1

The last few hours I am banging my head against the wall and actually do not really understand what's going wrong here.

I have a text file containing word phrases not longer than 128 characters. What I try to do is memory map this file and read of type wchar_t into a large buffer. Basically this file is a textual lookup, given a position and length of string would return a string out of this text index.

Here is - as for demonstration - what I did (or try to accomplish).
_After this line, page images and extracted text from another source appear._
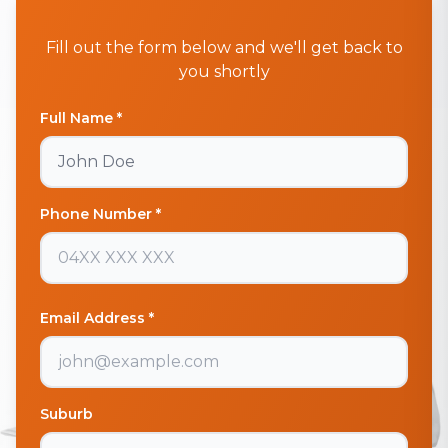
Fill out the form below and we'll get back to
you shortly
Full Name *
Phone Number *
Email Address *
Suburb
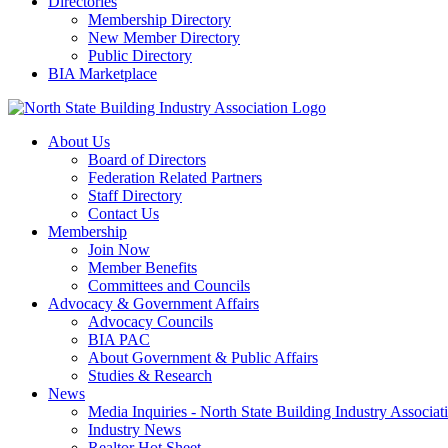
Directories
Membership Directory
New Member Directory
Public Directory
BIA Marketplace
About Us
Board of Directors
Federation Related Partners
Staff Directory
Contact Us
Membership
Join Now
Member Benefits
Committees and Councils
Advocacy & Government Affairs
Advocacy Councils
BIA PAC
About Government & Public Affairs
Studies & Research
News
Media Inquiries - North State Building Industry Associat
Industry News
Realtor Hot Sheet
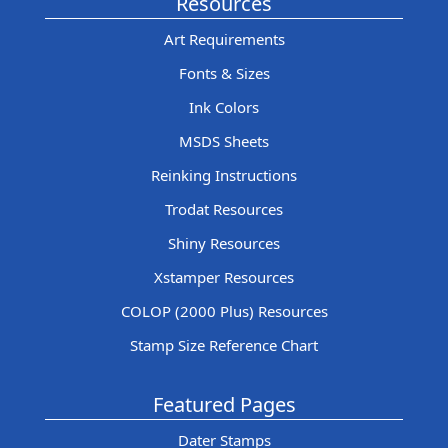
Resources
Art Requirements
Fonts & Sizes
Ink Colors
MSDS Sheets
Reinking Instructions
Trodat Resources
Shiny Resources
Xstamper Resources
COLOP (2000 Plus) Resources
Stamp Size Reference Chart
Featured Pages
Dater Stamps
int main(int argc, char **argv)
{
    int fd = 0;
    struct stat statbuf;
    wchar_t aux[128] = {0};
    const wchar_t *px = NULL;

    setlocale(LC_CTYPE, "");
    setlocale(LC_COLLATE, "");

    fd = open("./test2_termlist.txt", O_RDONLY); 

    fstat(fd, &statbuf); 

    void *p = mmap(NULL, statbuf.st_size, PROT_READ, MAP_SHARED, fd, 0);

    /* Could have casted p to wchar_t already ... */
    px = (wchar_t *)p;

    /* Copy string with 45 characters from char position 92 */
    memcpy(aux, (const wchar_t *)px + 92, 45);
    aux[45] = L'\0';

    printf("string = %ls\n", aux); 

    return 1;
}

Above is working demo code. I've tried various things such as using wmemcpy or wcsncpy to get the string. The result are always scrambled characters. If I use char instead of wchar_t, things seem to work, but the indices that will be used are based on wide strings and thus not working if the text file is interpreted as char.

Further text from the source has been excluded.